J. Michael Richardson, HENNEPIN COUNTY ATTORNEY'S OFFICE; Matthew Frank, MINNESOTA ATTORNEY GENERAL'S OFFICE, for respondent.
PATRICK J. SCHILTZ, District Judge.
Petitioner Justin Buckingham was convicted by a jury in state court of nine offenses, including one count of aiding and abetting first-degree premeditated murder, one count of aiding and abetting first-degree drive-by shooting murder, two counts of aiding and abetting attempted first-degree premeditated murder, and five counts of aiding and abetting attempted first-degree drive-by shooting murder. State v. Buckingham, 772 N.W.2d 64, 66 (Minn. 2009) (" Buckingham I "). Buckingham was sentenced to life imprisonment without the possibility of parole; he also received two 180-month consecutive sentences and three 243-month concurrent sentences. Id. Buckingham's convictions were affirmed on direct appeal (although his 243-month sentences were slightly modified). Id. Buckingham then sought state post-conviction relief, which was denied, and which denial was affirmed on appeal. Buckingham v. State, 799 N.W.2d 229 (Minn. 2011) (" Buckingham II "). Buckingham then brought this federal habeas action under 28 U.S.C. § 2254.

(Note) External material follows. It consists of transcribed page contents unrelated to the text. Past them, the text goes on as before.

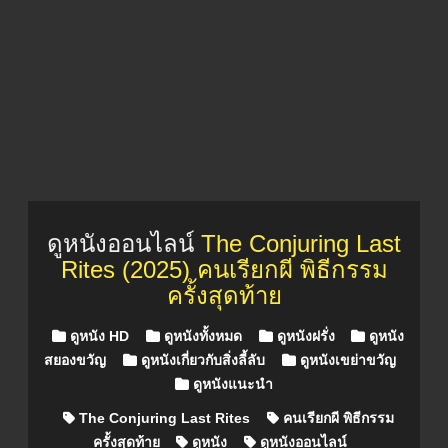
ดูหนังออนไลน์
The Conjuring Last
Rites (2025) คนเรียกผี พิธีกรรม
ครั้งสุดท้าย
Posted in
ดูหนัง HD
ดูหนังทั้งหมด
ดูหนังฝรั่ง
ดูหนัง
สยองขวัญ
ดูหนังเกี่ยวกับสิ่งลี้ลับ
ดูหนังเขย่าขวัญ
ดูหนังแนะนำ
The Conjuring Last Rites
คนเรียกผี พิธีกรรม
ครั้งสุดท้าย
ดูหนัง
ดูหนังออนไลน์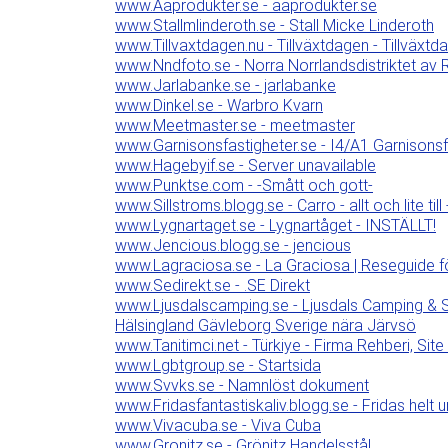
www.Aaprodukter.se - aaprodukter.se
www.Stallmlinderoth.se - Stall Micke Linderoth
www.Tillvaxtdagen.nu - Tillväxtdagen - Tillväxtd
www.Nndfoto.se - Norra Norrlandsdistriktet av R
www.Jarlabanke.se - jarlabanke
www.Dinkel.se - Warbro Kvarn
www.Meetmaster.se - meetmaster
www.Garnisonsfastigheter.se - I4/A1 Garnisons
www.Hagebyif.se - Server unavailable
www.Punktse.com - -Smått och gott-
www.Sillstroms.blogg.se - Carro - allt och lite ti
www.Lygnartaget.se - Lygnartåget - INSTÄLLT!
www.Jencious.blogg.se - jencious
www.Lagraciosa.se - La Graciosa | Reseguide f
www.Sedirekt.se - .SE Direkt
www.Ljusdalscamping.se - Ljusdals Camping & 
Hälsingland Gävleborg Sverige nära Järvsö
www.Tanitimci.net - Türkiye - Firma Rehberi, Site
www.Lgbtgroup.se - Startsida
www.Svvks.se - Namnlöst dokument
www.Fridasfantastiskaliv.blogg.se - Fridas helt u
www.Vivacuba.se - Viva Cuba
www.Gronitz.se - Grönitz Handelsstål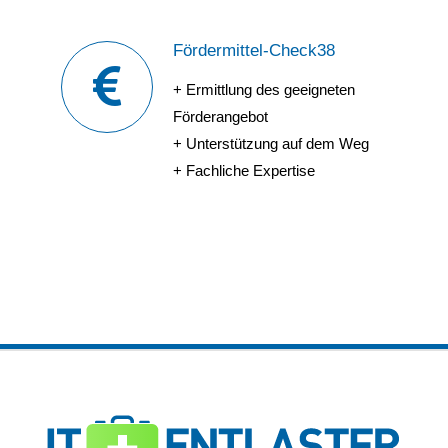
Fördermittel-Check38
+ Ermittlung des geeigneten
Förderangebot
+ Unterstützung auf dem Weg
+ Fachliche Expertise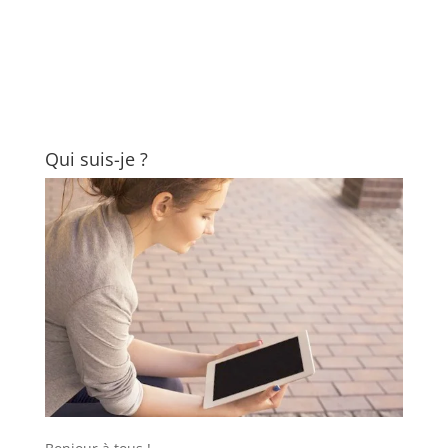
Qui suis-je ?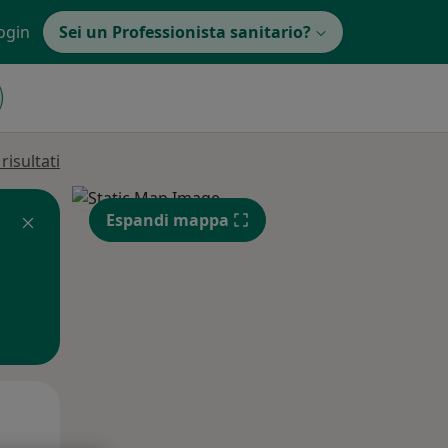
ogin
Sei un Professionista sanitario?
isultati
Espandi mappa
Mer,
Gio,
Ven,
12 Ago
13 Ago
14 Ago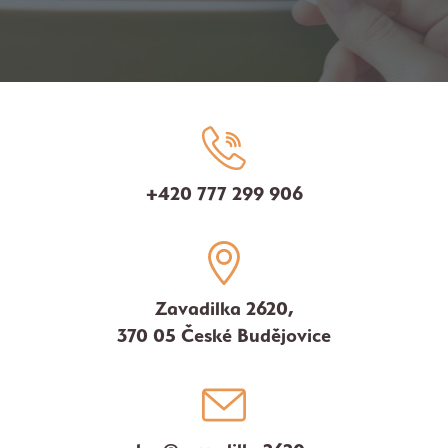
+420 777 299 906
Zavadilka 2620,
370 05 České Budějovice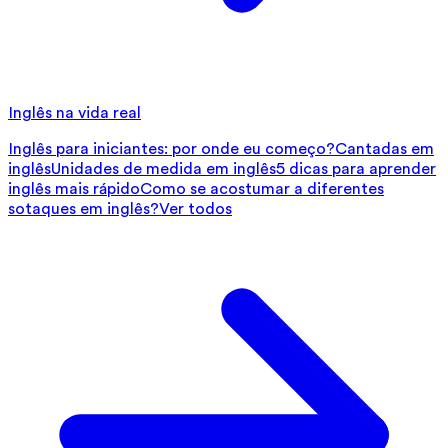
Inglês na vida real
Inglês para iniciantes: por onde eu começo?
Cantadas em
inglês
Unidades de medida em inglês
5 dicas para aprender
inglês mais rápido
Como se acostumar a diferentes
sotaques em inglês?
Ver todos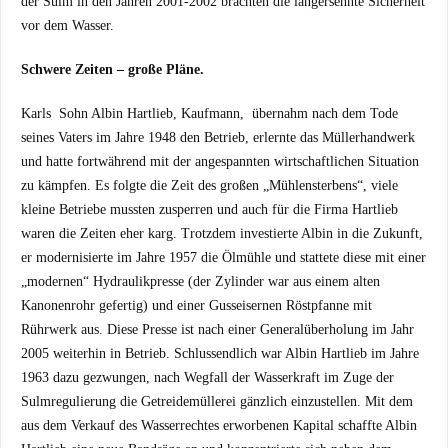
der Sulm in den Jahren 2001-2002 brachten die langersehnte Sicherheit
vor dem Wasser.
Schwere Zeiten – große Pläne.
Karls Sohn Albin Hartlieb, Kaufmann, übernahm nach dem Tode
seines Vaters im Jahre 1948 den Betrieb, erlernte das Müllerhandwerk
und hatte fortwährend mit der angespannten wirtschaftlichen Situation
zu kämpfen. Es folgte die Zeit des großen „Mühlensterbens“, viele
kleine Betriebe mussten zusperren und auch für die Firma Hartlieb
waren die Zeiten eher karg. Trotzdem investierte Albin in die Zukunft,
er modernisierte im Jahre 1957 die Ölmühle und stattete diese mit einer
„modernen“ Hydraulikpresse (der Zylinder war aus einem alten
Kanonenrohr gefertig) und einer Gusseisernen Röstpfanne mit
Rührwerk aus. Diese Presse ist nach einer Generalüberholung im Jahr
2005 weiterhin in Betrieb. Schlussendlich war Albin Hartlieb im Jahre
1963 dazu gezwungen, nach Wegfall der Wasserkraft im Zuge der
Sulmregulierung die Getreidemüllerei gänzlich einzustellen. Mit dem
aus dem Verkauf des Wasserrechtes erworbenen Kapital schaffte Albin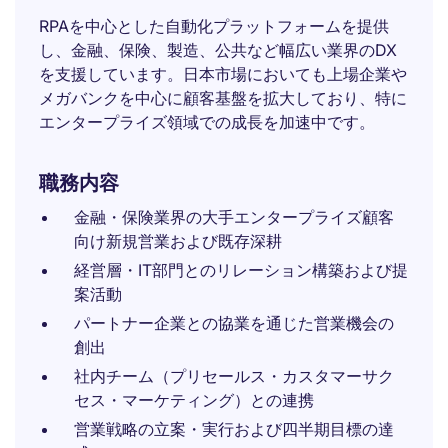
RPAを中心とした自動化プラットフォームを提供
し、金融、保険、製造、公共など幅広い業界のDX
を支援しています。日本市場においても上場企業や
メガバンクを中心に顧客基盤を拡大しており、特に
エンタープライズ領域での成長を加速中です。
職務内容
金融・保険業界の大手エンタープライズ顧客
向け新規営業および既存深耕
経営層・IT部門とのリレーション構築および提
案活動
パートナー企業との協業を通じた営業機会の
創出
社内チーム（プリセールス・カスタマーサク
セス・マーケティング）との連携
営業戦略の立案・実行および四半期目標の達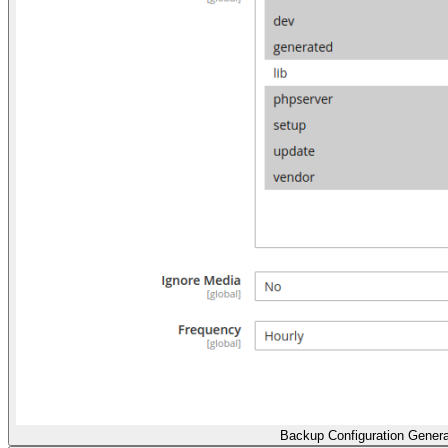
Backup Configuration Genera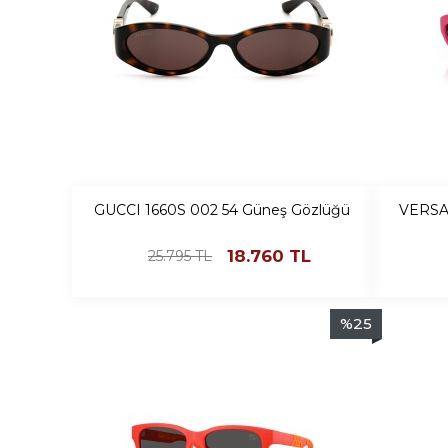
GUCCI 1660S 002 54 Güneş Gözlüğü
VERSA
18.760
TL
25.795
TL
%
25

This matter is before the Court on Buckingham's objection to the July 15, 2013 Report and Recommendation ("R&R") of Magistrate Judge Steven E. Rau. Judge Rau recommends that the remaining claims in Buckingham's petition be denied. The Court has conducted a de novo review. See 28 U.S.C. § 636(b)(1); Fed.R.Civ.P. 72(b). Based on that review, the Court agrees with Judge Rau's analysis and adopts his thorough R&R. Only two matters merit comment:
First, Buckingham seems to believe that, in its earlier order dismissing most of Buckingham's claims as procedurally defaulted, the Court found that his constitutional rights had been violated. Buckingham is mistaken. The Court merely found that two of Buckingham's claims had been fully litigated in state court and therefore were not procedurally barred. In other words, the Court held that Buckingham could litigate those two claims in federal court, not that he would prevail on those two claims.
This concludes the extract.